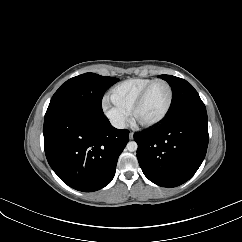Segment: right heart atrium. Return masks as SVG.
<instances>
[{
  "label": "right heart atrium",
  "instance_id": "obj_1",
  "mask_svg": "<svg viewBox=\"0 0 242 242\" xmlns=\"http://www.w3.org/2000/svg\"><path fill=\"white\" fill-rule=\"evenodd\" d=\"M102 109L106 117L117 128H122L129 119V113L115 105L108 98L103 100Z\"/></svg>",
  "mask_w": 242,
  "mask_h": 242
}]
</instances>
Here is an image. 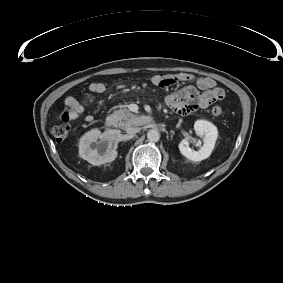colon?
<instances>
[{
	"label": "colon",
	"mask_w": 283,
	"mask_h": 283,
	"mask_svg": "<svg viewBox=\"0 0 283 283\" xmlns=\"http://www.w3.org/2000/svg\"><path fill=\"white\" fill-rule=\"evenodd\" d=\"M212 115L216 118H221L225 114V110L222 106L216 105L211 110ZM70 130V125L66 119H63V122L59 125H56L52 129V135L57 141H63L67 138Z\"/></svg>",
	"instance_id": "1"
}]
</instances>
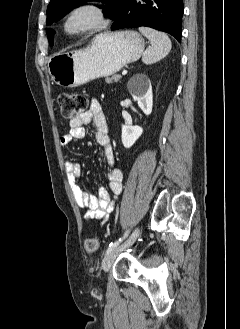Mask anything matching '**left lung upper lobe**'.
<instances>
[{"label": "left lung upper lobe", "mask_w": 240, "mask_h": 329, "mask_svg": "<svg viewBox=\"0 0 240 329\" xmlns=\"http://www.w3.org/2000/svg\"><path fill=\"white\" fill-rule=\"evenodd\" d=\"M86 1H101L109 7L103 9V13L111 19H116L124 7L126 0H51L47 7V21L48 25L61 19L66 13L81 3ZM55 31L47 29V36L50 45L54 43Z\"/></svg>", "instance_id": "5c2ea615"}]
</instances>
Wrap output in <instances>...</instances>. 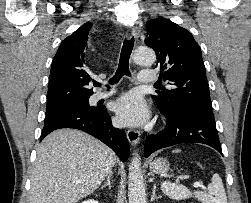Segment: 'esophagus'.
<instances>
[{
	"mask_svg": "<svg viewBox=\"0 0 251 203\" xmlns=\"http://www.w3.org/2000/svg\"><path fill=\"white\" fill-rule=\"evenodd\" d=\"M132 34L135 38H138L140 35V29L137 26L132 28ZM127 138L131 145L136 146L140 142V133L137 130L129 129L127 131Z\"/></svg>",
	"mask_w": 251,
	"mask_h": 203,
	"instance_id": "1",
	"label": "esophagus"
}]
</instances>
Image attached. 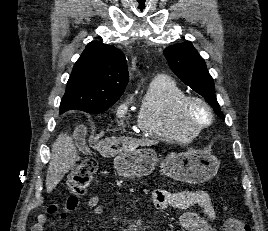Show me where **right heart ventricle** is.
Masks as SVG:
<instances>
[{"label": "right heart ventricle", "instance_id": "1", "mask_svg": "<svg viewBox=\"0 0 268 231\" xmlns=\"http://www.w3.org/2000/svg\"><path fill=\"white\" fill-rule=\"evenodd\" d=\"M184 90L168 76H158L149 84L140 103L137 122L143 134L152 139L187 142L192 137L177 120V107Z\"/></svg>", "mask_w": 268, "mask_h": 231}]
</instances>
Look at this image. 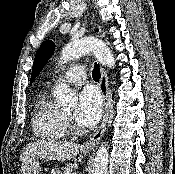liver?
<instances>
[{
  "instance_id": "1",
  "label": "liver",
  "mask_w": 175,
  "mask_h": 174,
  "mask_svg": "<svg viewBox=\"0 0 175 174\" xmlns=\"http://www.w3.org/2000/svg\"><path fill=\"white\" fill-rule=\"evenodd\" d=\"M79 145L73 142L61 141H35L28 143L23 149L20 161L23 163L37 158L69 161L77 156Z\"/></svg>"
}]
</instances>
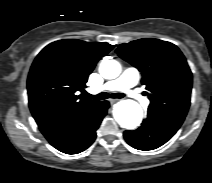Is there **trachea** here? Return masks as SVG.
<instances>
[{"label": "trachea", "mask_w": 212, "mask_h": 183, "mask_svg": "<svg viewBox=\"0 0 212 183\" xmlns=\"http://www.w3.org/2000/svg\"><path fill=\"white\" fill-rule=\"evenodd\" d=\"M86 97L88 98H91V99H95V100H104V99H107V98H123L125 97V94L123 93H112V94H108L106 92H102V93H99L97 95H91V94H88L86 93L85 94Z\"/></svg>", "instance_id": "1"}]
</instances>
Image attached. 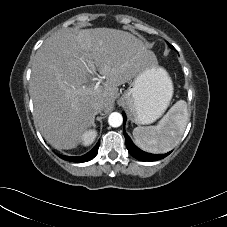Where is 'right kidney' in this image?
<instances>
[{
    "label": "right kidney",
    "mask_w": 227,
    "mask_h": 227,
    "mask_svg": "<svg viewBox=\"0 0 227 227\" xmlns=\"http://www.w3.org/2000/svg\"><path fill=\"white\" fill-rule=\"evenodd\" d=\"M96 136H97V132L94 129L89 130L83 134L81 142L84 146H89L93 143Z\"/></svg>",
    "instance_id": "right-kidney-1"
}]
</instances>
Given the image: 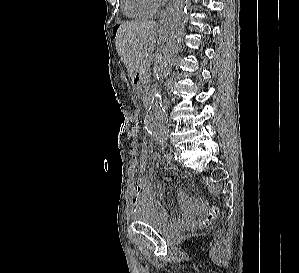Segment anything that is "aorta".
<instances>
[{
    "label": "aorta",
    "mask_w": 299,
    "mask_h": 273,
    "mask_svg": "<svg viewBox=\"0 0 299 273\" xmlns=\"http://www.w3.org/2000/svg\"><path fill=\"white\" fill-rule=\"evenodd\" d=\"M187 7L188 0H175L170 9L169 19L163 33L161 56L157 69L160 80L167 76L169 65L178 52ZM145 128L149 134L158 138L164 137L167 133V116L162 106L160 91L155 92L151 98L145 117Z\"/></svg>",
    "instance_id": "762f6f07"
}]
</instances>
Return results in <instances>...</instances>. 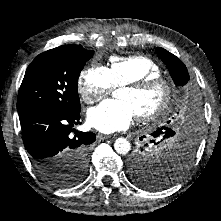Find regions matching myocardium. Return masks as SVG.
I'll use <instances>...</instances> for the list:
<instances>
[{
	"label": "myocardium",
	"mask_w": 221,
	"mask_h": 221,
	"mask_svg": "<svg viewBox=\"0 0 221 221\" xmlns=\"http://www.w3.org/2000/svg\"><path fill=\"white\" fill-rule=\"evenodd\" d=\"M157 86H161L165 92V97L162 104L150 113L136 115L139 121L151 122L163 117L173 104L175 97V86L171 80L162 76L147 77L142 80L123 85V88L137 93L145 92Z\"/></svg>",
	"instance_id": "1"
}]
</instances>
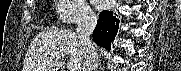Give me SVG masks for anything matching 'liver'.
Wrapping results in <instances>:
<instances>
[{"instance_id":"1","label":"liver","mask_w":181,"mask_h":71,"mask_svg":"<svg viewBox=\"0 0 181 71\" xmlns=\"http://www.w3.org/2000/svg\"><path fill=\"white\" fill-rule=\"evenodd\" d=\"M52 53L67 56L69 71H84L86 52L78 36L68 30H50L39 33L31 42L24 60L23 71H59L62 61Z\"/></svg>"}]
</instances>
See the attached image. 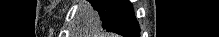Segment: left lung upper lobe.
<instances>
[{
	"mask_svg": "<svg viewBox=\"0 0 219 37\" xmlns=\"http://www.w3.org/2000/svg\"><path fill=\"white\" fill-rule=\"evenodd\" d=\"M98 11L102 26L106 30L113 22L124 0H89Z\"/></svg>",
	"mask_w": 219,
	"mask_h": 37,
	"instance_id": "5c2ea615",
	"label": "left lung upper lobe"
}]
</instances>
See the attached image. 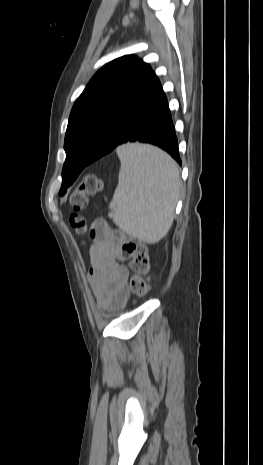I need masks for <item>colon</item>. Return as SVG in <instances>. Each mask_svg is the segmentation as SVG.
I'll return each mask as SVG.
<instances>
[{
    "label": "colon",
    "mask_w": 263,
    "mask_h": 465,
    "mask_svg": "<svg viewBox=\"0 0 263 465\" xmlns=\"http://www.w3.org/2000/svg\"><path fill=\"white\" fill-rule=\"evenodd\" d=\"M102 180L94 173L86 174L69 198L73 213L70 216V224L78 233L94 231L96 227L106 228L103 222L93 223L90 227L81 215L86 208L90 196L95 195L102 188ZM113 237L120 246L121 255L130 259V268L133 275L130 279V291L135 299L144 297L148 291L149 257L146 246L140 241L126 237L121 232L115 231Z\"/></svg>",
    "instance_id": "1"
}]
</instances>
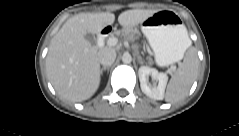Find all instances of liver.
I'll use <instances>...</instances> for the list:
<instances>
[{
  "label": "liver",
  "instance_id": "liver-1",
  "mask_svg": "<svg viewBox=\"0 0 239 136\" xmlns=\"http://www.w3.org/2000/svg\"><path fill=\"white\" fill-rule=\"evenodd\" d=\"M155 10H127L118 16L119 24L132 30ZM115 21L113 13H79L69 18L52 38L46 57L47 76L56 92L71 102H82L98 89L100 62L98 49L85 39L98 34Z\"/></svg>",
  "mask_w": 239,
  "mask_h": 136
}]
</instances>
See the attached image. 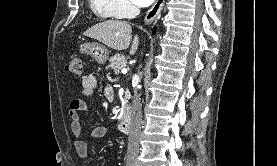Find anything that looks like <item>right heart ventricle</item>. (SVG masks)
<instances>
[{"label": "right heart ventricle", "mask_w": 277, "mask_h": 166, "mask_svg": "<svg viewBox=\"0 0 277 166\" xmlns=\"http://www.w3.org/2000/svg\"><path fill=\"white\" fill-rule=\"evenodd\" d=\"M91 12L101 20H111L117 18L111 0H88Z\"/></svg>", "instance_id": "right-heart-ventricle-1"}]
</instances>
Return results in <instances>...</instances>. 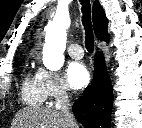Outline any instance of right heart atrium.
<instances>
[{"label": "right heart atrium", "instance_id": "1", "mask_svg": "<svg viewBox=\"0 0 142 128\" xmlns=\"http://www.w3.org/2000/svg\"><path fill=\"white\" fill-rule=\"evenodd\" d=\"M37 77L45 100L61 102L67 98V86L59 74L40 68Z\"/></svg>", "mask_w": 142, "mask_h": 128}]
</instances>
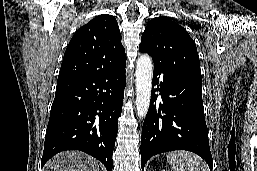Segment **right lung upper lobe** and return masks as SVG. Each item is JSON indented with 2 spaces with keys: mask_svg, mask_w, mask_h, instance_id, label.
I'll use <instances>...</instances> for the list:
<instances>
[{
  "mask_svg": "<svg viewBox=\"0 0 257 171\" xmlns=\"http://www.w3.org/2000/svg\"><path fill=\"white\" fill-rule=\"evenodd\" d=\"M126 62L116 19L107 14L79 28L64 53L58 80L84 77Z\"/></svg>",
  "mask_w": 257,
  "mask_h": 171,
  "instance_id": "obj_1",
  "label": "right lung upper lobe"
}]
</instances>
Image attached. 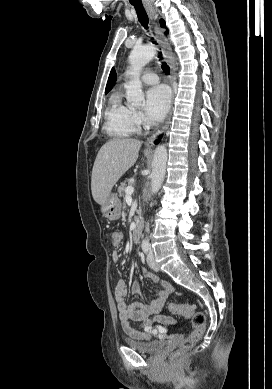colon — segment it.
<instances>
[{
  "mask_svg": "<svg viewBox=\"0 0 272 389\" xmlns=\"http://www.w3.org/2000/svg\"><path fill=\"white\" fill-rule=\"evenodd\" d=\"M110 240L114 246H119L122 242V234L118 231H112L110 233ZM169 309L174 314L191 318L193 325V331L183 340L179 349L171 357L172 363L178 364L204 334L206 318L203 313L194 312L193 307L189 304L171 303Z\"/></svg>",
  "mask_w": 272,
  "mask_h": 389,
  "instance_id": "1",
  "label": "colon"
}]
</instances>
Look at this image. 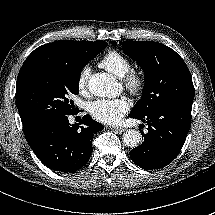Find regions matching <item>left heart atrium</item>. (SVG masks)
<instances>
[{
    "label": "left heart atrium",
    "instance_id": "left-heart-atrium-1",
    "mask_svg": "<svg viewBox=\"0 0 215 215\" xmlns=\"http://www.w3.org/2000/svg\"><path fill=\"white\" fill-rule=\"evenodd\" d=\"M130 111V105L125 98H100L91 103V116L103 123L114 124L121 120Z\"/></svg>",
    "mask_w": 215,
    "mask_h": 215
}]
</instances>
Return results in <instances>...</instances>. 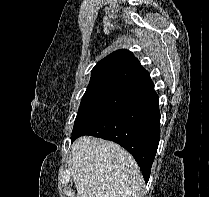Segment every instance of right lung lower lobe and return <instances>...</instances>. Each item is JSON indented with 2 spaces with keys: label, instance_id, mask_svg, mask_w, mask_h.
Returning a JSON list of instances; mask_svg holds the SVG:
<instances>
[{
  "label": "right lung lower lobe",
  "instance_id": "right-lung-lower-lobe-1",
  "mask_svg": "<svg viewBox=\"0 0 209 197\" xmlns=\"http://www.w3.org/2000/svg\"><path fill=\"white\" fill-rule=\"evenodd\" d=\"M159 124V98L152 87L72 133L71 140L92 135L120 144L133 155L147 182L158 148Z\"/></svg>",
  "mask_w": 209,
  "mask_h": 197
}]
</instances>
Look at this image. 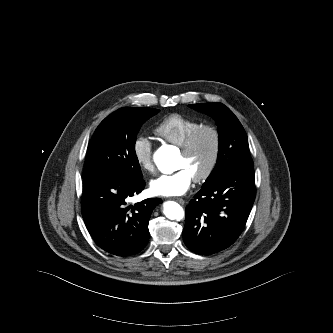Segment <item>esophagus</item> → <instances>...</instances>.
Listing matches in <instances>:
<instances>
[{"instance_id":"1","label":"esophagus","mask_w":333,"mask_h":333,"mask_svg":"<svg viewBox=\"0 0 333 333\" xmlns=\"http://www.w3.org/2000/svg\"><path fill=\"white\" fill-rule=\"evenodd\" d=\"M175 200L180 203L181 205H183L185 203V201L182 198H175Z\"/></svg>"}]
</instances>
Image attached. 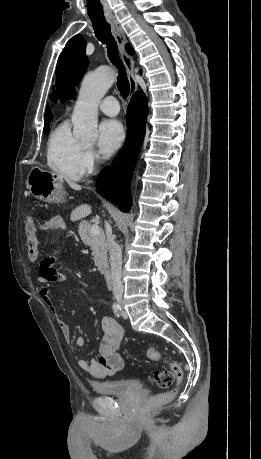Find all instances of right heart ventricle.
<instances>
[{
	"label": "right heart ventricle",
	"mask_w": 261,
	"mask_h": 459,
	"mask_svg": "<svg viewBox=\"0 0 261 459\" xmlns=\"http://www.w3.org/2000/svg\"><path fill=\"white\" fill-rule=\"evenodd\" d=\"M83 148L82 142L72 134L69 123L62 122L48 137V167L66 179L78 180L82 176L80 158Z\"/></svg>",
	"instance_id": "obj_1"
}]
</instances>
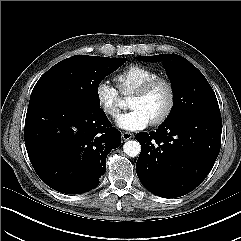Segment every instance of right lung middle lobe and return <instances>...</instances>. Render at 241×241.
<instances>
[{
	"mask_svg": "<svg viewBox=\"0 0 241 241\" xmlns=\"http://www.w3.org/2000/svg\"><path fill=\"white\" fill-rule=\"evenodd\" d=\"M126 58L76 55L50 68L36 83L30 104L49 100L71 103L84 110L100 108V82L126 62Z\"/></svg>",
	"mask_w": 241,
	"mask_h": 241,
	"instance_id": "dd1d6c3e",
	"label": "right lung middle lobe"
}]
</instances>
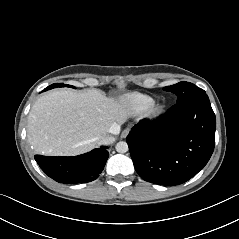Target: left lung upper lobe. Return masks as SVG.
Returning a JSON list of instances; mask_svg holds the SVG:
<instances>
[{
    "label": "left lung upper lobe",
    "instance_id": "obj_1",
    "mask_svg": "<svg viewBox=\"0 0 239 239\" xmlns=\"http://www.w3.org/2000/svg\"><path fill=\"white\" fill-rule=\"evenodd\" d=\"M165 91H170L177 96V102L184 101L193 96H196L201 93H205V91L196 85L190 82H179L175 85H171L163 88Z\"/></svg>",
    "mask_w": 239,
    "mask_h": 239
}]
</instances>
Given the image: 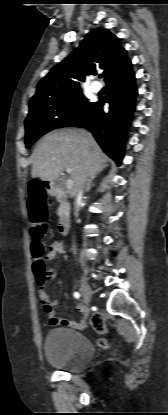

** Aim of the exercise **
These lines alone form the answer: the one containing "Segment every instance of right lung middle" and every line after it through the end of the material, exactly as written, pictures left out.

** Completed exercise **
Segment every instance of right lung middle lobe and return <instances>...</instances>. Render at 241×241.
<instances>
[{
	"mask_svg": "<svg viewBox=\"0 0 241 241\" xmlns=\"http://www.w3.org/2000/svg\"><path fill=\"white\" fill-rule=\"evenodd\" d=\"M126 58L76 55L50 68L36 83L30 104L49 100L71 103L84 110L100 108V82L126 62Z\"/></svg>",
	"mask_w": 241,
	"mask_h": 241,
	"instance_id": "dd1d6c3e",
	"label": "right lung middle lobe"
}]
</instances>
Target: left lung upper lobe. Return masks as SVG.
Returning a JSON list of instances; mask_svg holds the SVG:
<instances>
[{
    "label": "left lung upper lobe",
    "instance_id": "obj_1",
    "mask_svg": "<svg viewBox=\"0 0 239 239\" xmlns=\"http://www.w3.org/2000/svg\"><path fill=\"white\" fill-rule=\"evenodd\" d=\"M165 91H170L177 96V102L184 101L193 96H196L201 93H205V91L196 85L190 82H179L175 85H171L163 88Z\"/></svg>",
    "mask_w": 239,
    "mask_h": 239
}]
</instances>
Given the image: 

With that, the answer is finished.